▶ **What you should do**
The reply must consist of the lines from the first line of the records through the line containing "Bestandteil geworden. Durch", copied exactly, with every picture omitted.

[Transcribed page contents]
◆ ◆ ◆ ◆ ◆
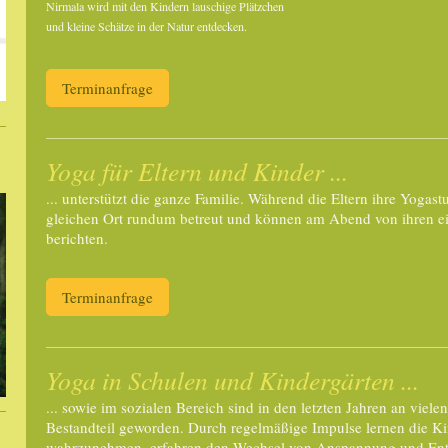
Nirmala wird mit den Kindern lauschige Plätzchen
und kleine Schätze in der Natur entdecken.
Terminanfrage
Yoga für Eltern und Kinder ...
... unterstützt die ganze Familie. Während die Eltern ihre Yogas
gleichen Ort rundum betreut und können am Abend von ihren 
berichten.
Terminanfrage
Yoga in Schulen und Kindergärten ...
... sowie im sozialen Bereich sind in den letzten Jahren an viel
Bestandteil geworden. Durch regelmäßige Impulse lernen die Kin
wahrzunehmen, erfahren den Wechsel von Anspannung und Entsp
◆ ◆ ◆ ◆ ◆
▶ **Task answer**
Nirmala wird mit den Kindern lauschige Plätzchen
und kleine Schätze in der Natur entdecken.
Terminanfrage
Yoga für Eltern und Kinder ...
... unterstützt die ganze Familie. Während die Eltern ihre Yogas
gleichen Ort rundum betreut und können am Abend von ihren 
berichten.
Terminanfrage
Yoga in Schulen und Kindergärten ...
... sowie im sozialen Bereich sind in den letzten Jahren an viel
Bestandteil geworden. Durch regelmäßige Impulse lernen die Kin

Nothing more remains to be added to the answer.